The former Home And Away actor, riding high on the success of her appearances in the acclaimed HBO drama Sharp Objects and the Oscarnominated adaptation of Little Women, was appearing opposite Ed Harris in a Broadway production of To Kill A Mockingbird when she saw large swathes of her homeland razed by the worst infernos in decades.
“I was in New York working and I was very homesick,” she recalls from Atlanta, where she is now filming historical anthology series, The First Lady. “I was sent photos and videos and watched the news from afar. It was very hard to watch the devastation from the other side of the world.”
She sprang into action, enlisting the help of her theatre community.
“We had all become quite close and as soon as we started getting news about the fires, people were putting in donations and I started a fundraiser within the company,” she says. “One of the performers in the company started making socks for koalas and shipped them over to Australia.”
As it turned out, the pandemic shut the play down early last year and she returned to her hometown of Sydney. Like countless other actors and creatives around the world, she didn’t work for months, but she says she used the break to “recalibrate” and have a good think about the kind of projects she wanted to work on. Her first postpandemic gig was M. Night Shyamalan’s Old, and while she was filming the thriller in the Dominican Republic from last September, she received the script for the six-part ABC drama Fires, which was inspired by the stories of the people on the frontline of the 2019-20 bushfires.
She knew right away it was exactly the kind of project she wanted to be associated with. Not only was her role of young volunteer firefighter Tash one of two characters who ties together the six separate stories of desperation, resilience and survival, she felt it would also give her a chance to contribute – even if only in a small way – to an issue and a cause she had missed while working overseas.
“Even though I wasn’t directly affected by the fires, everyone had a very emotional response to it,” she says. “We have all seen Australia really suffer as a result of it and it was really frightening to watch what happened. That feeling of helplessness was horrible, not being able to do anything about it and this felt like in, some small fraction of a way we were (able to).”

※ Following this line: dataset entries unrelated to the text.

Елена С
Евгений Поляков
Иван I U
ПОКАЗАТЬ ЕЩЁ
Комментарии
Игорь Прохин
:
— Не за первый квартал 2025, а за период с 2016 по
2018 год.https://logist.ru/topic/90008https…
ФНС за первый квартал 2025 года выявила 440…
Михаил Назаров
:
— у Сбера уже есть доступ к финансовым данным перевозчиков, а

Scanlen acknowledges that the series might be too raw and intense for people adversely affected, but she hopes it will once again bring to the fore the role that climate change played in the extreme conditions that fuelled the fires, a conversation she says was sidelined as the pandemic took hold.

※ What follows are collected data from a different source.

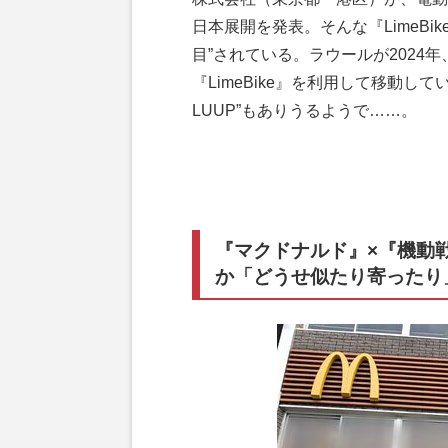
日本展開を発表。そんな『LimeBik
目”されている。ラウールが2024
『LimeBike』を利用して移動
LUUP”もありうるようで……。
『マクドナルド』×『機動
か「どうせ似たり寄ったり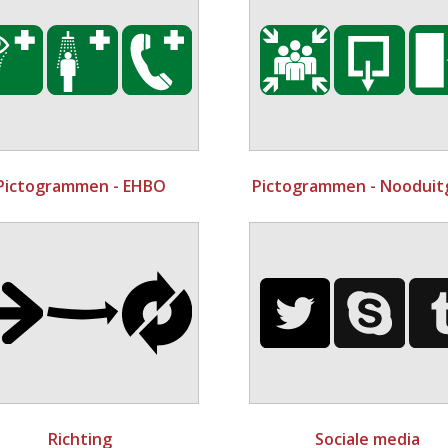
Pictogrammen - EHBO
Pictogrammen - Nooduit
Richting
Sociale media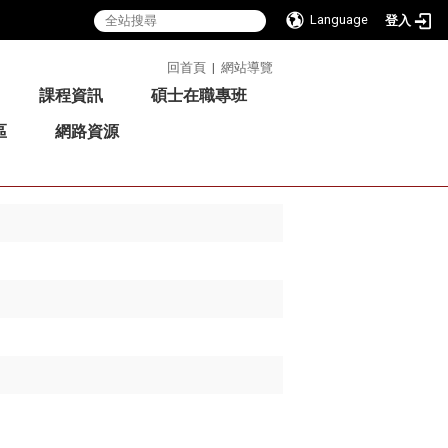
Language
登入
:::
回首頁
|
網站導覽
課程資訊
碩士在職專班
區
網路資源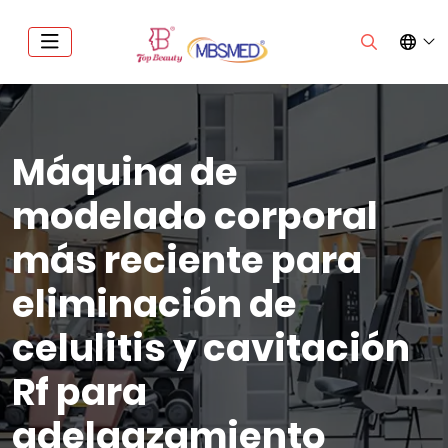
Máquina de
modelado corporal
más reciente para
eliminación de
celulitis y cavitación
Rf para
adelgazamiento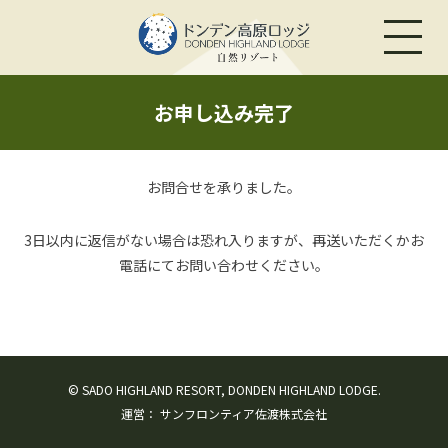
お申し込み完了
お問合せを承りました。
3日以内に返信がない場合は恐れ入りますが、再送いただくかお
電話にてお問い合わせください。
© SADO HIGHLAND RESORT, DONDEN HIGHLAND LODGE.
運営：
サンフロンティア佐渡株式会社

“It was very clear for us that our role was to represent the young people of Australia who are very concerned about the future and how climate change might affect their future,” she says. “To me, Tash and Mott (played by Hunter
Page-Lochard) symbolise a stolen youth. Young people are trying to use their voice to raise awareness, for the most part because it’s going to be their lives … disadvantaged by climate change.”
To prepare for her role, Scanlen talked to firefighters “from captains to volunteers” about why they do the work, as well as taking part in a boot camp to teach her the basics.

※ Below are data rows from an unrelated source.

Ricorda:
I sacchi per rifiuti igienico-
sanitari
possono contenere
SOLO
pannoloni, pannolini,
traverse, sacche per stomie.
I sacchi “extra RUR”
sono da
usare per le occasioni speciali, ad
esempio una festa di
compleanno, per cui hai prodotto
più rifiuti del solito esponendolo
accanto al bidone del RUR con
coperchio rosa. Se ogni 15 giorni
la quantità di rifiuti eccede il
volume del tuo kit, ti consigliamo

“Some people were more open than others because it still is very traumatic to talk about and it was difficult trying to gauge that without triggering anybody,” she says. “Everyone was so generous with what they shared and I was very interested in the community aspect of the brigade and why people keep coming back.”
Scanlen says an added bonus of filming in Victoria earlier this year was working with the who’s who of the Australian acting community that signed on for Fires,
including Richard Roxburgh, Miranda Otto, Anna Torv and Sam Worthington.
“Hunter and I really enjoyed being able to meet everybody because we weave in and out of every episode and it was so cool to meet all these people I had grown up watching,” she says.